The thing is, Carter is reaching the age where he will start slowing down and his running game won't be so prominent. Especially in four years time.

In 2015, Carter will be 33 years old. He will offer a ton of experience as well as a top class kicking game. But he won't be nearly as threatening with ball in hand and therefore won't possess the same complete game, which is what separates him from other First-Fives.

If possible, it would have made more sense to re-sign him for two years and then reassess the situation. That way the NZRFU wouldn't be locked in to having to stick with Carter if he begins to fade in three or four years time.

They have some good young First-Five's to bring through in Colin Slade, Aaron Cruden and Tyler Bleyendaal, all who could be used to fill Carter's shoes in time. After this World Cup, they have four years to develop one of these players into the next All Black First-Five, where Slade and Cruden will be at an age where they are reaching their best. 

Of course, it will still be good to have Carter around, and he will be able to help these players gain knowledge and experience over the coming years. But to me, it would have been better to do this for two years, then reassess.

If Carter doesn't look like slowing down come 2013, re-sign him through to the next World Cup.
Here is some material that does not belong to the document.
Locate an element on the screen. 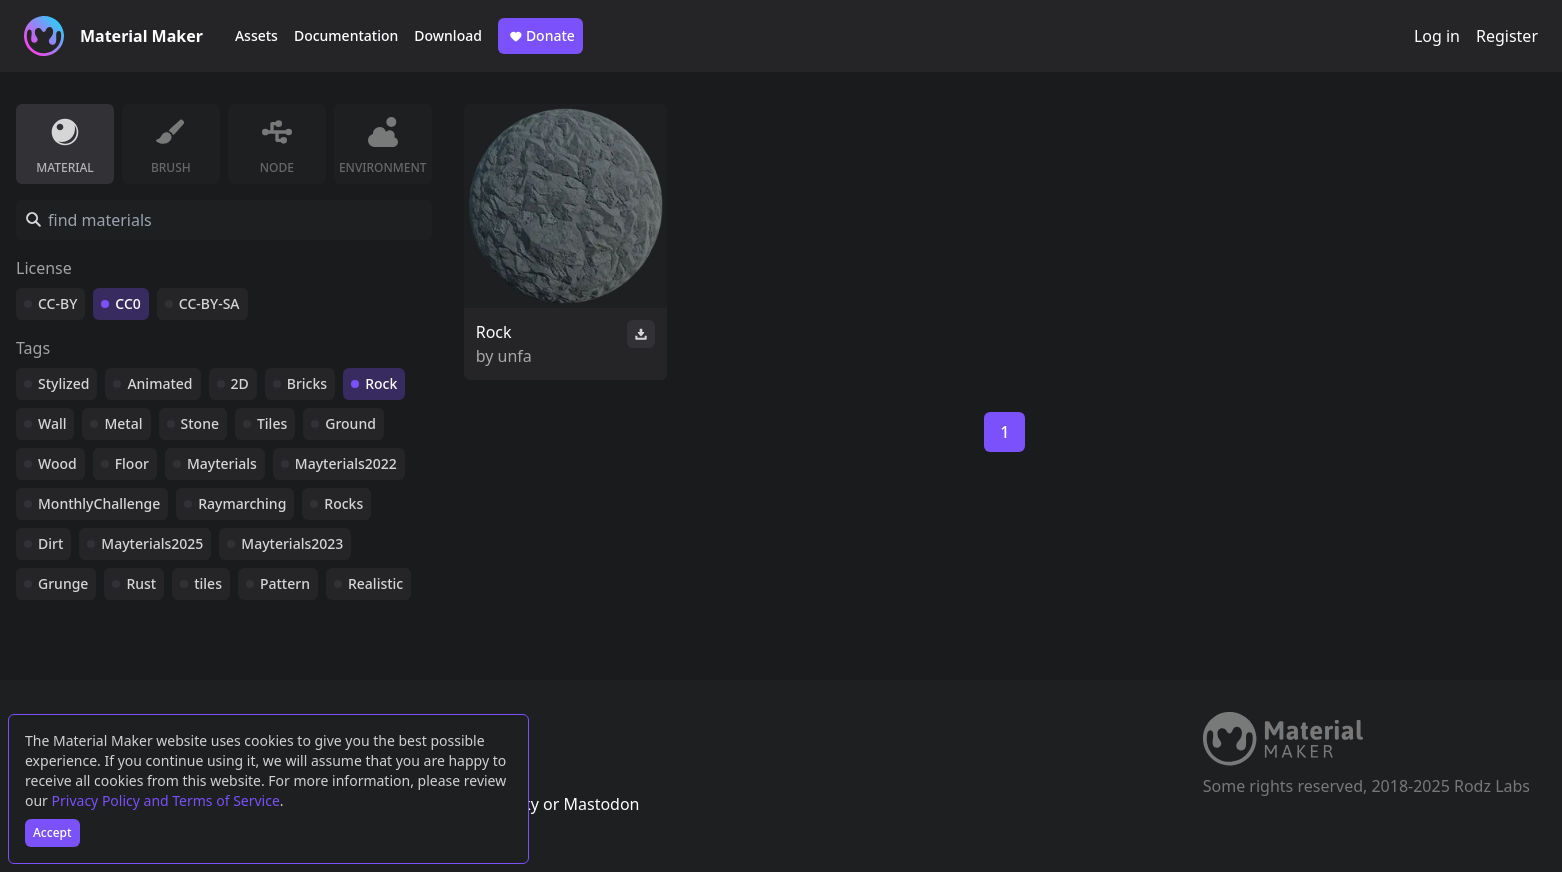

But if it does seem he's past it, then there will be plenty of players who have been getting experience behind Carter who can come in and take the next step for the 2014 season.

It just seems like too much of a gamble to assume that Carter will still be the best option in four years time. Look at other greats to have played four World Cups. None have made the same impact as they had done earlier in their careers.

Take Jonny Wilkinson or Brian O'Driscoll for example. Both great players in their day but are more just hangers-on these days and it is more their presence and reputation that keeps them held in such high regard, coming from a reluctance to let go. Both will play their fourth World Cup Tournaments this year, should they be selected for their respective countries.

And it seems as though this could be the same problem for New Zealand. A reluctance to let go and move on. Sure Carter has been a great player and he will no doubt be one of the stars of the 2011 World Cup. But at some stage New Zealand has to come to terms with the fact that Dan Carter won't be the player he currently is forever. It has been the downfall of many teams in the past and certainly has potential to be a downfall for the All Blacks.

The counter argument of this is that it is uncertain whether Carter would have taken the deal had it been for two years. The four years was certainly one of the major selling points and may very well have been what swayed Carter to re-sign.   

It was undoubtedly necessary to re-sign Carter. He will be crucial as the All Blacks look ahead to the next World Cup, either as a player or as a means to develop others. But at what price? Signing Carter for four years seems too long and too much of a gamble. Two years and then reassess would be a better option. While it may turn out that Carter is still playing world class rugby in 2015, it seems unlikely. I can only hope he proves me wrong.